Admittedly, Vadhera had some catchy material. Best of all was Biju Joze’s Swastik Knife, here just $4,000 (part of an edition of 18). Displayed in a small plastic box on the wall, with instructions nearby, the piece offered a Swiss Army knife, the various tools in shapes meant to evoke symbols from Indian mythology.
Back at Arario’s stand, a similar work by another Indian contemporary star, Reena Saini Kallat, caught my eye. On offer for $65,000, the work is an oversized marble sculpture of an iron, the business end studded with a dense thicket of different swords, sickles and tools, in traditional Indian forms.
Thorsten Albertz explained that the piece was meant as a commentary on women’s plight in India.

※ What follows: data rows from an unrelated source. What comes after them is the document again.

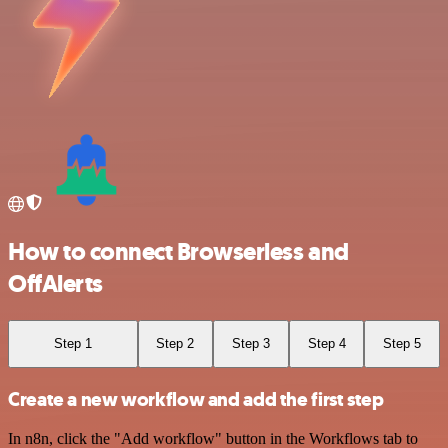
How to connect Browserless and
OffAlerts
Step 1
Step 2
Step 3
Step 4
Step 5
Create a new workflow and add the first step
In n8n, click the "Add workflow" button in the Workflows tab to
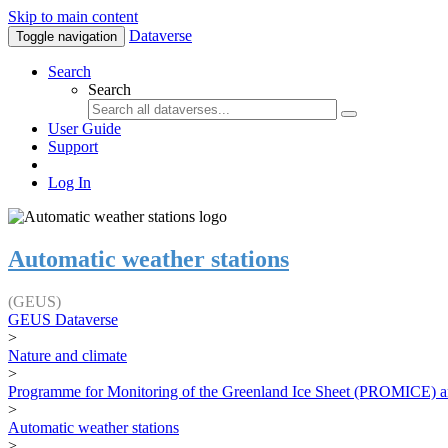
Skip to main content
Dataverse
Toggle navigation
Search
Search
User Guide
Support
Log In
Automatic weather stations
(GEUS)
GEUS Dataverse
>
Nature and climate
>
Programme for Monitoring of the Greenland Ice Sheet (PROMICE) a
>
Automatic weather stations
>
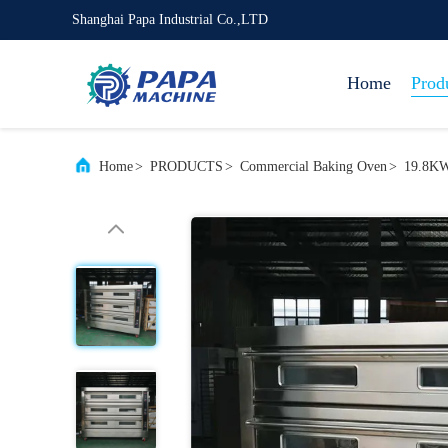
Shanghai Papa Industrial Co.,LTD
Home
Prod
Home
>
PRODUCTS
>
Commercial Baking Oven
>
19.8KW 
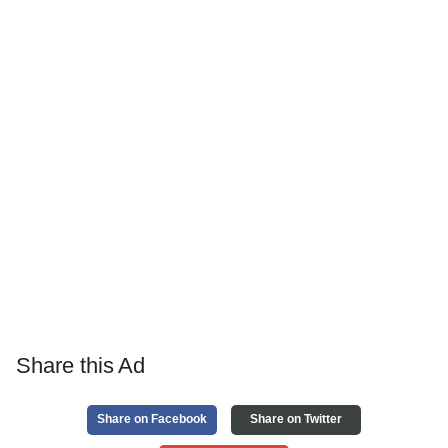
Share this Ad
Share on Facebook
Share on Twitter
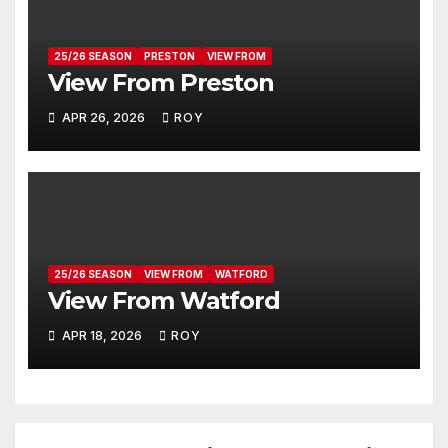
25/26 SEASON
PRESTON
VIEW FROM
View From Preston
APR 26, 2026
ROY
25/26 SEASON
VIEW FROM
WATFORD
View From Watford
APR 18, 2026
ROY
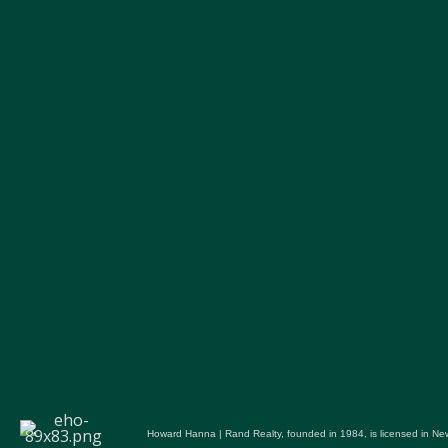
Howard Hanna | Rand Realty, founded in 1984, is licensed in New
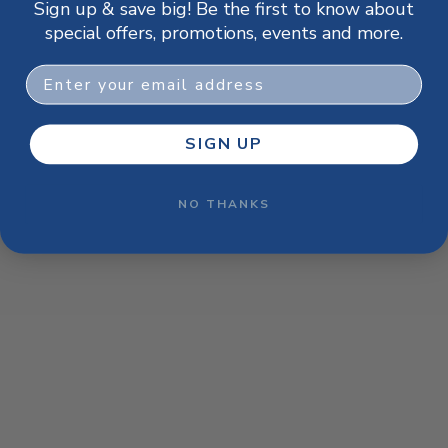
Sign up & save big! Be the first to know about
browser console for more information)
.
special offers, promotions, events and more.
Email
SIGN UP
NO THANKS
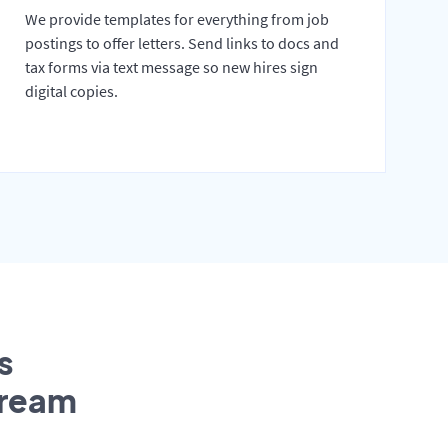
We provide templates for everything from job
postings to offer letters. Send links to docs and
tax forms via text message so new hires sign
digital copies.
s
tream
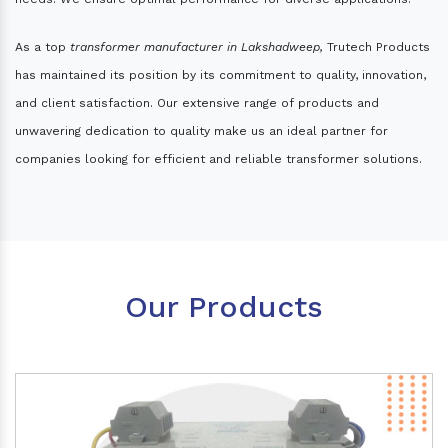
As a top
transformer manufacturer in Lakshadweep,
Trutech Products
has maintained its position by its commitment to quality, innovation,
and client satisfaction. Our extensive range of products and
unwavering dedication to quality make us an ideal partner for
companies looking for efficient and reliable transformer solutions.
Our Products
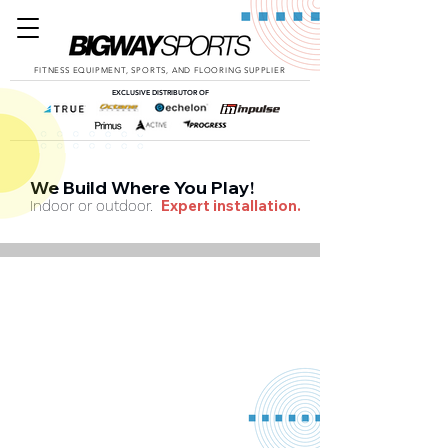
FITNESS EQUIPMENT, SPORTS, AND FLOORING SUPPLIER
EXCLUSIVE DISTRIBUTOR OF
We Build Where You Play!
Expert installation.
Indoor or outdoor.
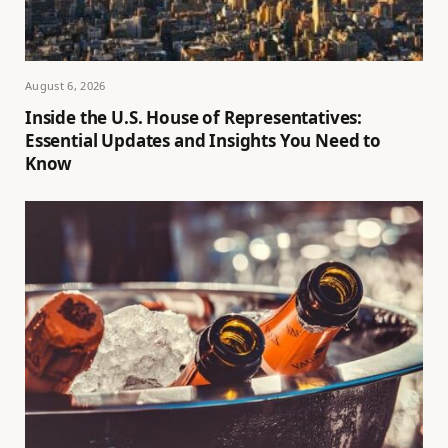
August 6, 2026
Inside the U.S. House of Representatives:
Essential Updates and Insights You Need to
Know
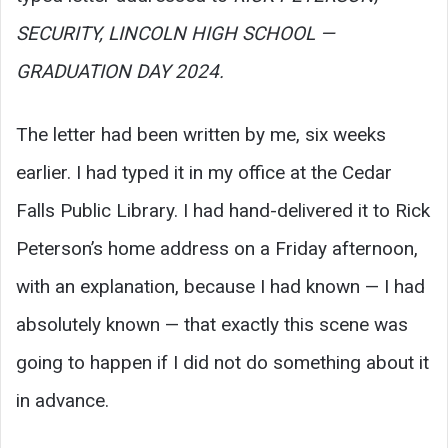
SECURITY, LINCOLN HIGH SCHOOL —
GRADUATION DAY 2024.
The letter had been written by me, six weeks
earlier. I had typed it in my office at the Cedar
Falls Public Library. I had hand-delivered it to Rick
Peterson’s home address on a Friday afternoon,
with an explanation, because I had known — I had
absolutely known — that exactly this scene was
going to happen if I did not do something about it
in advance.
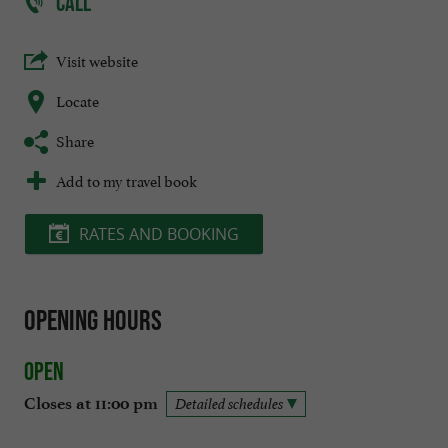
CALL
Visit website
Locate
Share
Add to my travel book
RATES AND BOOKING
Opening hours
Open
Closes at 11:00 pm
Detailed schedules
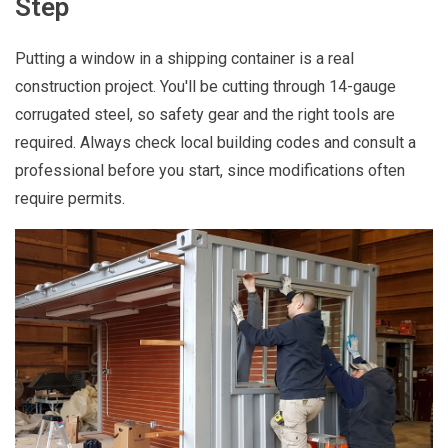
Step
Putting a window in a shipping container is a real
construction project. You'll be cutting through 14-gauge
corrugated steel, so safety gear and the right tools are
required. Always check local building codes and consult a
professional before you start, since modifications often
require permits.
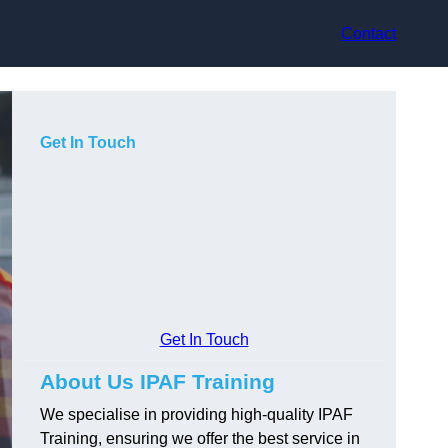
Contact
Get In Touch
Get In Touch
About Us IPAF Training
We specialise in providing high-quality IPAF
Training, ensuring we offer the best service in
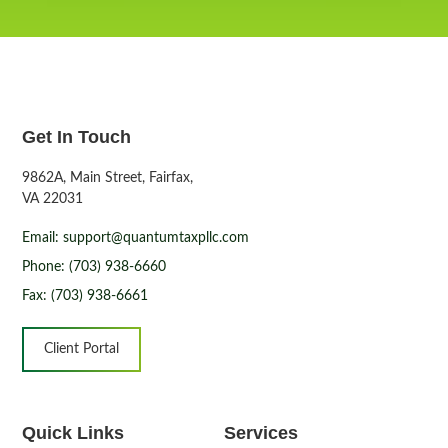
Get In Touch
9862A, Main Street, Fairfax,
VA 22031
Email: support@quantumtaxpllc.com
Phone: (703) 938-6660
Fax: (703) 938-6661
Client Portal
Quick Links
Services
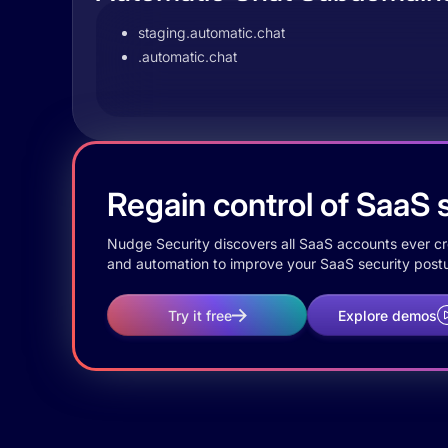
staging.automatic.chat
.automatic.chat
Regain control of SaaS s
Nudge Security discovers all SaaS accounts ever crea
and automation to improve your SaaS security postu
Try it free
Explore demos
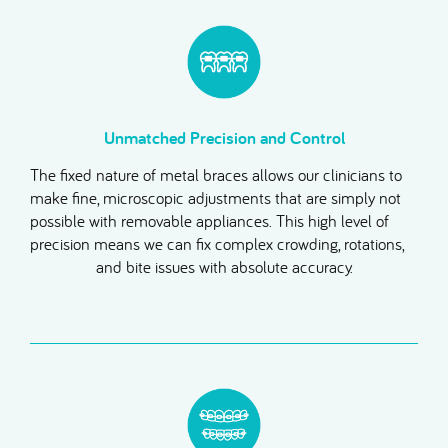
Unmatched Precision and Control
The fixed nature of metal braces allows our clinicians to
make fine, microscopic adjustments that are simply not
possible with removable appliances. This high level of
precision means we can fix complex crowding, rotations,
and bite issues with absolute accuracy.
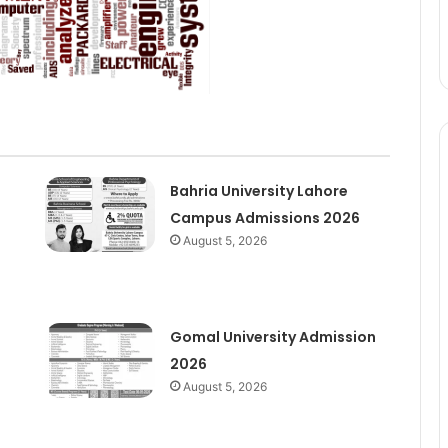
Bahria University Lahore
Campus Admissions 2026
August 5, 2026
Gomal University Admission
2026
August 5, 2026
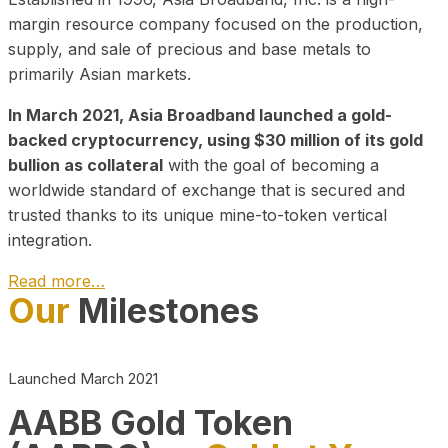
margin resource company focused on the production,
supply, and sale of precious and base metals to
primarily Asian markets.
In March 2021, Asia Broadband launched a gold-
backed cryptocurrency, using $30 million of its gold
bullion as collateral
with the goal of becoming a
worldwide standard of exchange that is secured and
trusted thanks to its unique mine-to-token vertical
integration.
Read more…
Our
Milestones
Play Video about CEO
Launched March 2021
AABB Gold Token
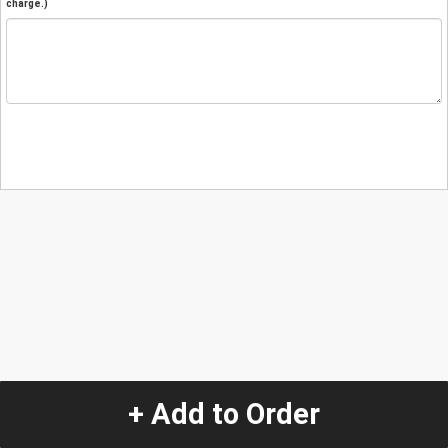
charge.)
+ Add to Order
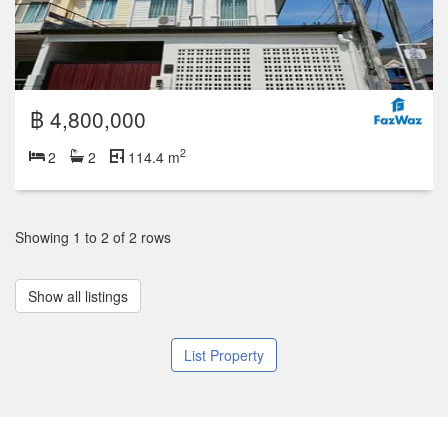
฿ 4,800,000
2
2
2
114.4 m
Showing 1 to 2 of 2 rows
Show all listings
List Property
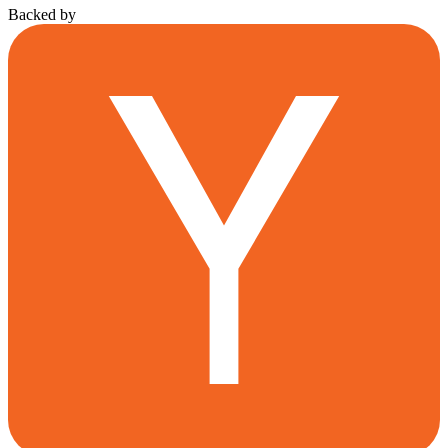
Backed by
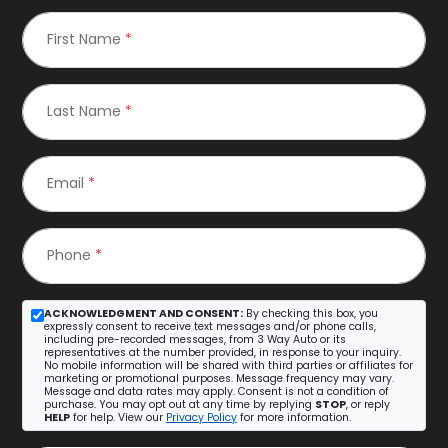
First Name
*
Last Name
*
Email
*
Phone
*
ACKNOWLEDGMENT AND CONSENT:
By checking this box, you
expressly consent to receive text messages and/or phone calls,
including pre-recorded messages, from 3 Way Auto or its
representatives at the number provided, in response to your inquiry.
No mobile information will be shared with third parties or affiliates for
marketing or promotional purposes. Message frequency may vary.
Message and data rates may apply. Consent is not a condition of
purchase. You may opt out at any time by replying
STOP
, or reply
HELP
for help. View our
Privacy Policy
for more information.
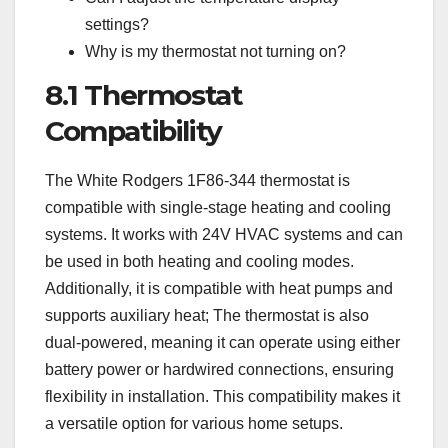
settings?
Why is my thermostat not turning on?
8.1 Thermostat
Compatibility
The White Rodgers 1F86-344 thermostat is
compatible with single-stage heating and cooling
systems. It works with 24V HVAC systems and can
be used in both heating and cooling modes.
Additionally, it is compatible with heat pumps and
supports auxiliary heat; The thermostat is also
dual-powered, meaning it can operate using either
battery power or hardwired connections, ensuring
flexibility in installation. This compatibility makes it
a versatile option for various home setups.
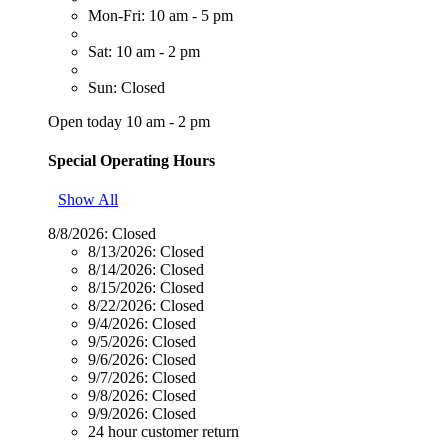
Mon-Fri: 10 am - 5 pm
Sat: 10 am - 2 pm
Sun: Closed
Open today 10 am - 2 pm
Special Operating Hours
Show All
8/8/2026:
Closed
8/13/2026:
Closed
8/14/2026:
Closed
8/15/2026:
Closed
8/22/2026:
Closed
9/4/2026:
Closed
9/5/2026:
Closed
9/6/2026:
Closed
9/7/2026:
Closed
9/8/2026:
Closed
9/9/2026:
Closed
24 hour customer return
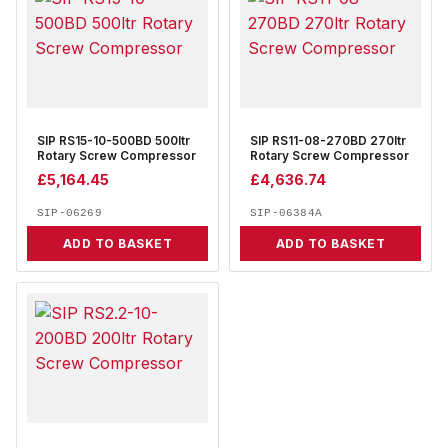
SIP RS15-10-500BD 500ltr
SIP RS11-08-270BD 270ltr
Rotary Screw Compressor
Rotary Screw Compressor
£
5,164.45
£
4,636.74
SIP-06269
SIP-06384A
ADD TO BASKET
ADD TO BASKET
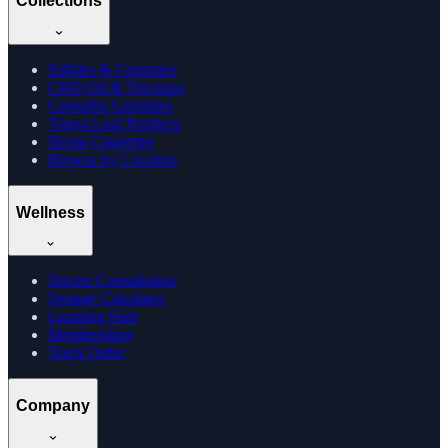
Collections
Edibles & Gummies
CBD Oil & Tinctures
Cannabis Gummies
Vijaya Leaf Products
Hemp Cigarettes
Browse by Location
Wellness
Doctor Consultation
Dosage Calculator
Learning Hub
Memberships
Track Order
Company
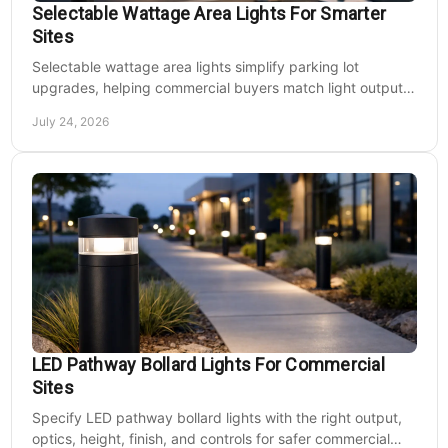
Selectable Wattage Area Lights For Smarter
Sites
Selectable wattage area lights simplify parking lot
upgrades, helping commercial buyers match light output,
energy use, and site needs with less waste.
July 24, 2026
LED Pathway Bollard Lights For Commercial
Sites
Specify LED pathway bollard lights with the right output,
optics, height, finish, and controls for safer commercial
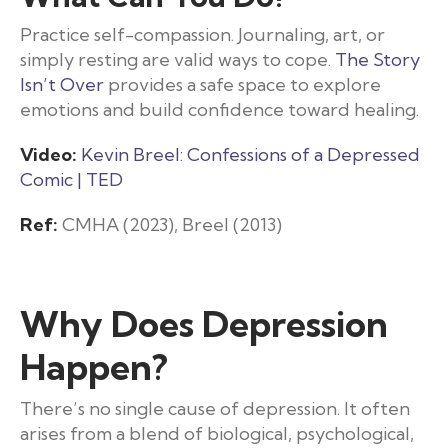
Practice self-compassion. Journaling, art, or
simply resting are valid ways to cope.
The Story
Isn’t Over
provides a safe space to explore
emotions and build confidence toward healing.
Video:
Kevin Breel: Confessions of a Depressed
Comic | TED
Ref:
CMHA (2023), Breel (2013)
Why Does Depression
Happen?
There’s no single cause of depression. It often
arises from a blend of biological, psychological,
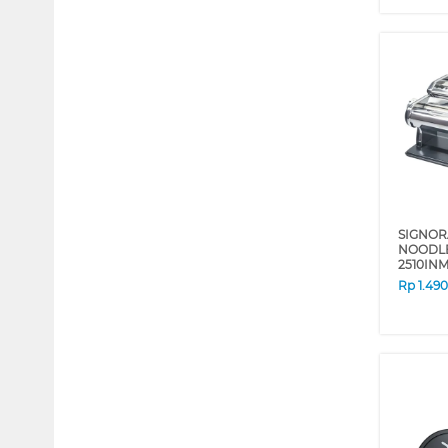
SIGNOR
NOODLE
2510IN
Rp
1.49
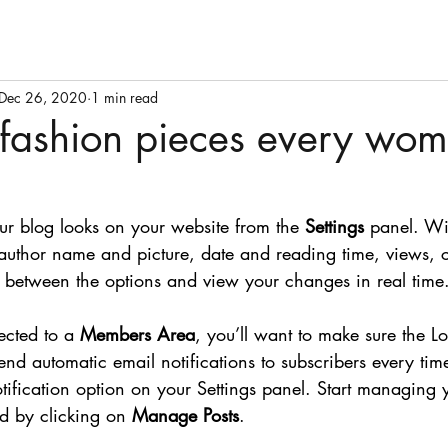
Dec 26, 2020
1 min read
 fashion pieces every wo
ur blog looks on your website from the 
Settings
 panel. Wi
 author name and picture, date and reading time, views,
le between the options and view your changes in real time
ected to a 
Members Area
, you’ll want to make sure the Lo
 send automatic email notifications to subscribers every time
otification option on your Settings panel. Start managing 
d by clicking on 
Manage Posts
. 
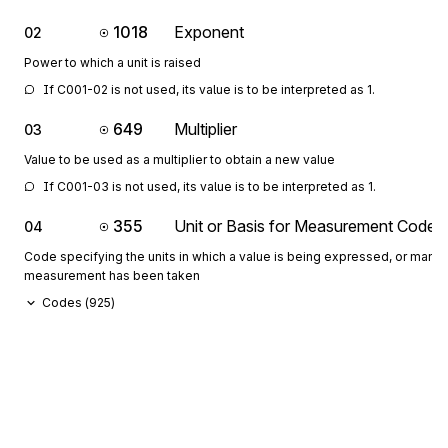
1018
Exponent
02
Power to which a unit is raised
If C001-02 is not used, its value is to be interpreted as 1.
649
Multiplier
03
Value to be used as a multiplier to obtain a new value
If C001-03 is not used, its value is to be interpreted as 1.
355
Unit or Basis for Measurement Code
04
Code specifying the units in which a value is being expressed, or manne
measurement has been taken
Codes (
925
)
1018
Exponent
05
Power to which a unit is raised
If C001-05 is not used, its value is to be interpreted as 1.
649
Multiplier
06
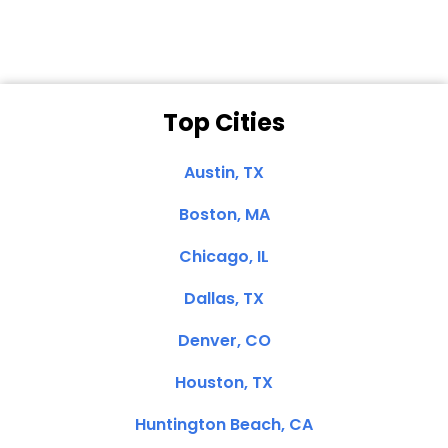
Top Cities
Austin, TX
Boston, MA
Chicago, IL
Dallas, TX
Denver, CO
Houston, TX
Huntington Beach, CA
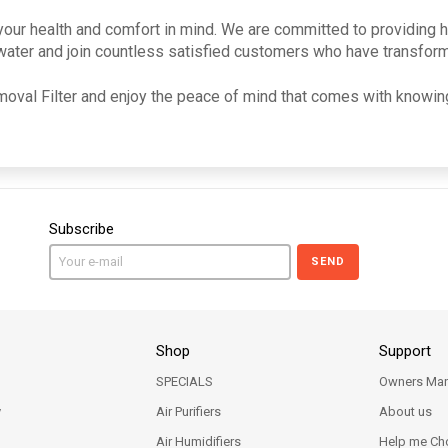
our health and comfort in mind. We are committed to providing hig
thwater and join countless satisfied customers who have transform
oval Filter and enjoy the peace of mind that comes with knowing
Subscribe
SEND
Shop
Support
SPECIALS
Owners Man
y
Air Purifiers
About us
Air Humidifiers
Help me Ch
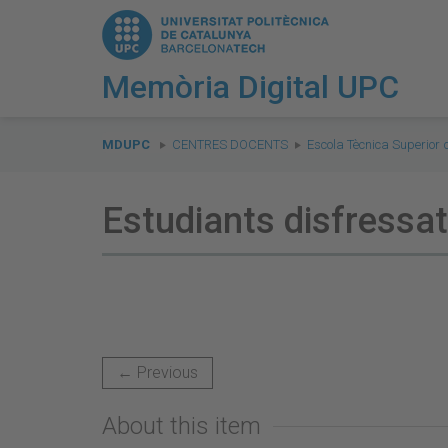
Memòria Digital UPC
You
are
MDUPC
CENTRES DOCENTS
Escola Tècnica Superior 
here:
Estudiants disfressa
← Previous
About this item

What struck me, however, was how similar its mode was to Joze’s, and, in turn, how similar that mode is to the now-familiar style of the Chinese contemporary stars, a sort of wedding of the tropes of consumer culture with clever riffs on tradition. Maybe this is the style most appropriate to such mercurial markets, so interpenetrated with international collectors.
At the same time, perhaps the fact that Indian contemporary art represents a familiar strategy makes it the ideal gateway vehicle for the Chinese audience towards the international emerging art scene. It’s a thought. (Of course, Albertz also said that the Kallat had failed to sell at fair’s end.)
ShContemporary has certainly become China’s most glamorous art fair -- by a long shot. It looks great. The Convention Center is a terrific location for an art festival, its vast Stalinist spaces, meant to crush the individual, now giving plenty of room for the aggressive spectacles of the globalized art world to assert themselves (a fine metaphor for China in general, actually.)
As I exited the fair, the cuisine theme reasserted itself. As I passed through the outdoor lounge just beyond the swanky Sky Vodka cocktail bar, there stood an elegant, slim table, wrapped in white linen with a gold ribbon, loaded with the remains of a fast food feast -- a bucket of Kentucky Fried Chicken, and Pepsi and McDonald’s cups. Based on what you see on the street here at least, this is now as traditional a Shanghainese meal as any. The image nicely summed up the moment. Provincial no longer, Shanghai is still growing into its tony new profile as a mature art market.